Perkins & Will is developing a database of sustainable interior design materials

London office of architecture and design Perkins & Will develops a searchable and circular directory of searchable products to reduce the carbon footprint of its products Interior design projects.


Named Now Database, the directory will enable this Perkins and Will to specify products that support it recent stock so that all of their internal building extensions by 2030 have carbon embedded in zero.

Embodied coal refers to emissions from the production, construction, maintenance and disposal of materials. According to the company, this can represent as much as 40 percent of the building’s total installed energy.

The promise will also ensure that all of its interior building elements are circular by 2025, meaning materials are continuously reused as part of the circular economy.

Database become publicly available

The database is currently primarily used by designers and architects at Perkins & Will’s London and Dublin studios.

However, it is continuously evolving with the goal of becoming a tool for other professionals in the industry working on furnishing and adapting interiors.

“The Now database brings our firm one step closer to achieving the ambitious but necessary goals set within our zero zero,” said Perkins & Will Sustainability Director Asif Dean.

“Our goal is to make this database accessible to everyone in the end, in order to enable the entire construction supply chain, from designers to installers, to collectively deal with the coming climate challenges,” he added.

Materials with individual performance results

The database contains products and materials from numerous suppliers of all sizes, and remains open to others to enter their products.

Each material in the directory has a unique impact assessment provided by the company’s internal sustainability team, which takes into account factors such as the carbon footprint and the possibility of reuse after service life.

Suppliers ‘approaches to workers’ rights and company diversity are also assessed.

Although the database is not yet publicly available, it is expected to adopt a similar form Transparency – an existing company website that highlights the impact of building material ingredients and encourages the specification of healthy materials in the sector.

The database will contribute to the “circular construction industry”

In the future, the company hopes the Now and Transparency database website will be used in tandem to “enable the circular construction industry”.

Adam Strudwick of Perkins & Will recently shared his thoughts on designing for the circular economy in Dezeen’s lively discussion of architecture and the circular economy.

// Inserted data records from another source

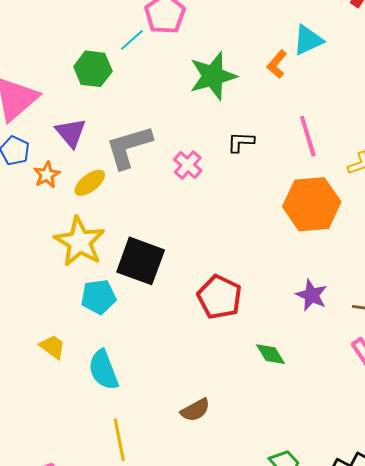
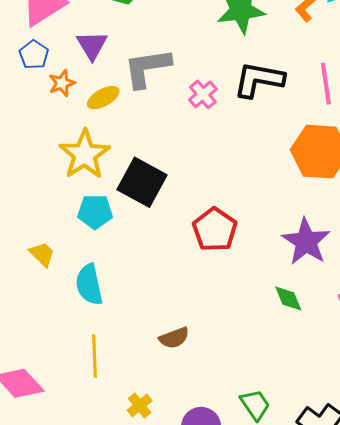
black L-shape: (241, 142) -> (259, 80), size x1.8
purple star: (312, 295) -> (306, 242), size x1.5
green diamond: (270, 354) -> (288, 298), moved

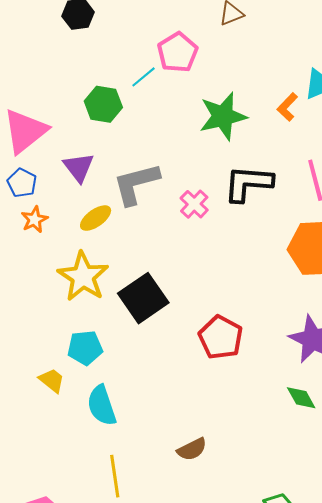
orange star: (62, 83) -> (34, 219), moved
black square: (142, 182) -> (143, 298), turned 33
cyan pentagon: (95, 212) -> (85, 348), moved

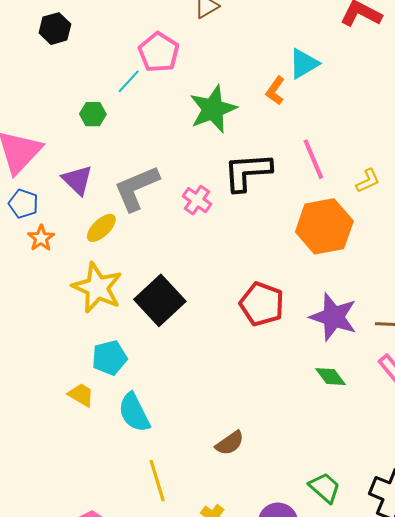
green hexagon: (103, 104) -> (93, 114), size x0.7
red pentagon: (221, 337) -> (262, 304), moved

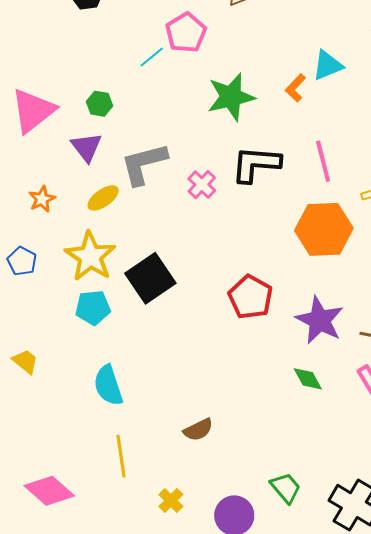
green hexagon: (93, 114) -> (99, 104), moved
blue pentagon: (23, 204) -> (22, 261), moved
cyan pentagon: (109, 358) -> (93, 308), moved
yellow trapezoid: (81, 395) -> (25, 361), moved

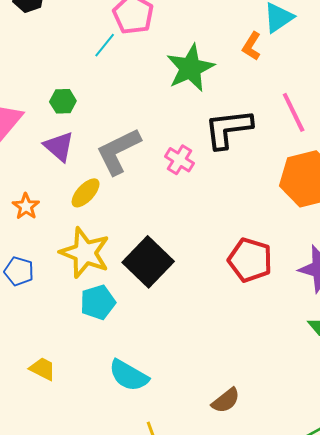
cyan semicircle: (108, 385) -> (129, 375), turned -30

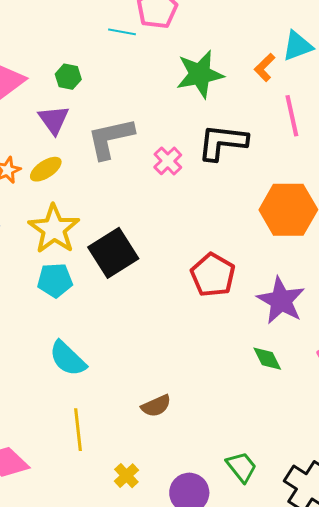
cyan line: (105, 45) -> (122, 32), turned 48
pink line: (294, 112) -> (292, 116), moved
yellow ellipse: (86, 193) -> (46, 169), moved

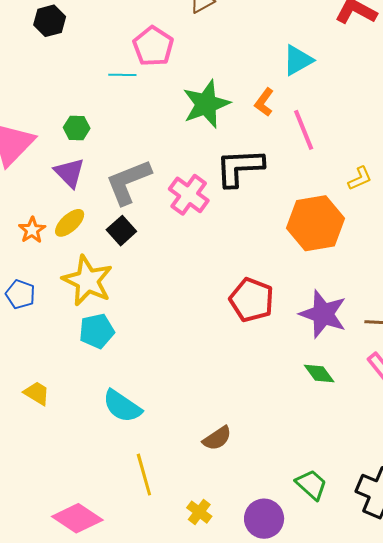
orange L-shape: (265, 67) -> (264, 102), moved
pink cross: (168, 161) -> (189, 195), size x1.4
black square: (113, 253) -> (121, 231), moved, size x0.6

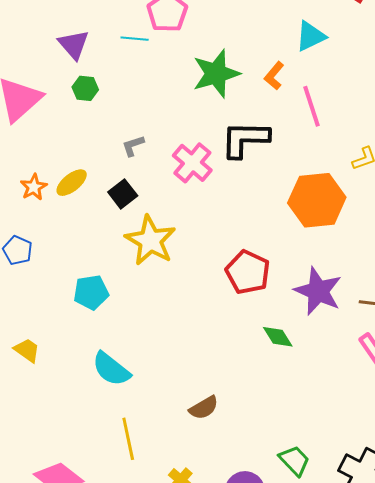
purple triangle: (69, 173) -> (74, 45), moved
gray L-shape: (128, 182) -> (133, 146), size x0.5
yellow star: (87, 281) -> (150, 241), moved
green diamond: (319, 374) -> (278, 337), moved

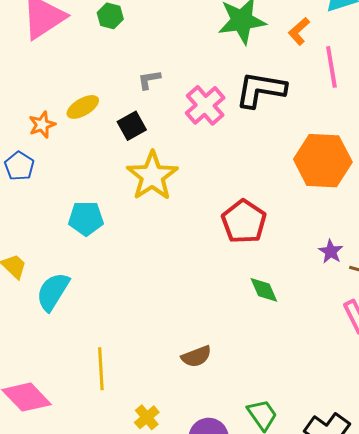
orange star: (34, 187) -> (42, 125), moved
purple star: (318, 291) -> (331, 251), moved, size x0.5
cyan semicircle: (111, 369) -> (53, 292), moved, turned 75
brown semicircle: (204, 408) -> (196, 356), moved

“Instead of thinking of buildings or interiors as the end product, we need to think of each building as some kind of do-it-yourself action for the next project and the next project and the next project,” he said.

Feilden Clegg Bradley Studios is another embedded carbon firm of its projects. He recently launched a free tool called FCBS Carbon that helps architects estimate and reduce carbon emissions over the lifetime of building proposals.

The tool has the form of a spreadsheet that can be used throughout the design process to predict the carbon emissions of a building over its lifetime.

The main picture is courtesy of Perkins & Will.